Fair Game: Carteret Savings Bank Case Refuses to Die

So it’s downright mystifying that the Justice Department keeps pressing a losing case against a financial institution that was seized in — are you ready? — 1992.

The institution in question, Carteret Savings Bank of New Jersey, was a pipsqueak next to Countrywide Financial and Washington Mutual, the giant wrecks once presided over by Mr. Mozilo and Mr. Killinger, respectively. For the last 20 years, Carteret Savings’ parent company has argued that the government caused the bank to fail and has tried to recover some money for its shareholders. In late August, Loren A. Smith, a senior judge in the Court of Federal Claims, sided with the parent company, ruling that the government should pay it $205 million in damages.

But rather than accept that ruling, the Justice Department asked Judge Smith last week to reconsider, “to prevent a manifest injustice.” And so the case drags on.

Richard A. Bianco is the chief executive of the Ambase Corporation, which bought Carteret way back in 1987. He estimates that this battle has cost the company’s shareholders $10 million in legal fees.

“For 20 years our stockholders have been suffering through this mess,” Mr. Bianco said. “We think it is a wrongful action by the government.”

Asked why the Justice Department refused to accept the ruling, Charles Miller, a spokesman, said, “We are continuing to litigate because the case has not yet been resolved.”

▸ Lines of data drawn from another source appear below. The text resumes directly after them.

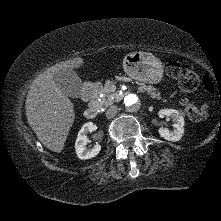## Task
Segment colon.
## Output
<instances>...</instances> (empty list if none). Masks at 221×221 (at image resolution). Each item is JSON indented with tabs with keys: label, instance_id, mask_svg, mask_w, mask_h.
<instances>
[{
	"label": "colon",
	"instance_id": "1",
	"mask_svg": "<svg viewBox=\"0 0 221 221\" xmlns=\"http://www.w3.org/2000/svg\"><path fill=\"white\" fill-rule=\"evenodd\" d=\"M168 75L176 80L179 89L184 93H190L201 87L207 93H212L213 86L207 76H198L188 69L182 61L173 60L167 64ZM180 104L185 109L189 118L200 122L208 117V110L205 106L197 107L188 98L182 97Z\"/></svg>",
	"mask_w": 221,
	"mask_h": 221
}]
</instances>
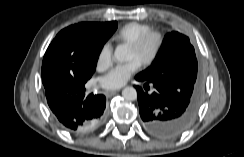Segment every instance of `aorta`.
I'll return each instance as SVG.
<instances>
[{
	"label": "aorta",
	"instance_id": "762f6f07",
	"mask_svg": "<svg viewBox=\"0 0 244 157\" xmlns=\"http://www.w3.org/2000/svg\"><path fill=\"white\" fill-rule=\"evenodd\" d=\"M127 52L122 47H117L114 52V58L118 62H123L126 59ZM122 96L127 101H134L137 99V91L133 87H126L122 90Z\"/></svg>",
	"mask_w": 244,
	"mask_h": 157
}]
</instances>
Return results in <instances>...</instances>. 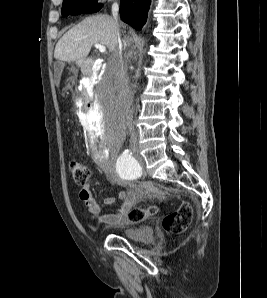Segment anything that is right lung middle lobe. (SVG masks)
Here are the masks:
<instances>
[{
  "mask_svg": "<svg viewBox=\"0 0 267 298\" xmlns=\"http://www.w3.org/2000/svg\"><path fill=\"white\" fill-rule=\"evenodd\" d=\"M101 9V4L97 0H63L62 15H78L94 13Z\"/></svg>",
  "mask_w": 267,
  "mask_h": 298,
  "instance_id": "obj_1",
  "label": "right lung middle lobe"
}]
</instances>
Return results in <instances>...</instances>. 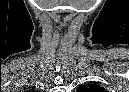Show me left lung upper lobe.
Returning <instances> with one entry per match:
<instances>
[{"label": "left lung upper lobe", "instance_id": "left-lung-upper-lobe-1", "mask_svg": "<svg viewBox=\"0 0 129 92\" xmlns=\"http://www.w3.org/2000/svg\"><path fill=\"white\" fill-rule=\"evenodd\" d=\"M79 92H107L103 87L98 86L96 83L81 86L78 89Z\"/></svg>", "mask_w": 129, "mask_h": 92}]
</instances>
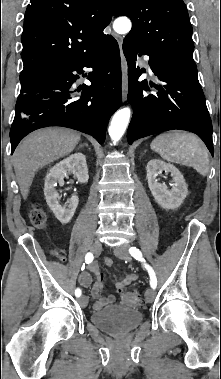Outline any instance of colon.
Returning <instances> with one entry per match:
<instances>
[{
  "instance_id": "colon-1",
  "label": "colon",
  "mask_w": 221,
  "mask_h": 379,
  "mask_svg": "<svg viewBox=\"0 0 221 379\" xmlns=\"http://www.w3.org/2000/svg\"><path fill=\"white\" fill-rule=\"evenodd\" d=\"M32 224L38 228H42L46 224V215L41 207L35 206L30 214ZM121 303L128 306H136L141 303V299L136 293L126 292L122 294Z\"/></svg>"
}]
</instances>
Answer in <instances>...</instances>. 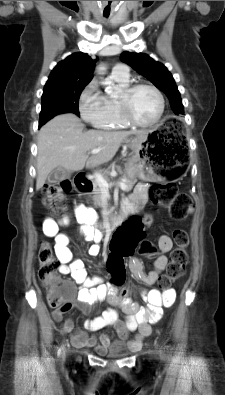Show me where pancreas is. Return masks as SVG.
Returning a JSON list of instances; mask_svg holds the SVG:
<instances>
[{
    "mask_svg": "<svg viewBox=\"0 0 225 395\" xmlns=\"http://www.w3.org/2000/svg\"><path fill=\"white\" fill-rule=\"evenodd\" d=\"M121 182H124L127 185L126 192H129L132 190L133 186L137 182L136 178H130L128 176H123L121 178ZM93 200H94V205L95 206H101V188L99 187L98 183L96 180H93Z\"/></svg>",
    "mask_w": 225,
    "mask_h": 395,
    "instance_id": "cf45deb5",
    "label": "pancreas"
}]
</instances>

Here are the details of this amazing tale: In the 1980s, as a number of savings institutions ran into trouble, regulators encouraged stronger banks to absorb imperiled ones. Part of that encouragement involved something called supervisory goodwill. The government let strong banks include in their regulatory capital intangible assets associated with acquisitions of troubled thrifts. This supervisory goodwill was to be written down over at least 25 years, giving the acquirers a good, long-term cushion.

Regulators came up with this accounting treatment to reduce the cost to taxpayers. If healthy banks absorbed teetering ones, taxpayers wouldn’t have to pick up the bill.

Carteret, founded in 1888, bought several beleaguered banks in the 1980s at the suggestion of regulators. By 1988, it was the nation’s 19th-largest savings and loan. After it absorbed the troubled institutions, its supervisory capital reached $182 million, more than half its regulatory capital of $322 million.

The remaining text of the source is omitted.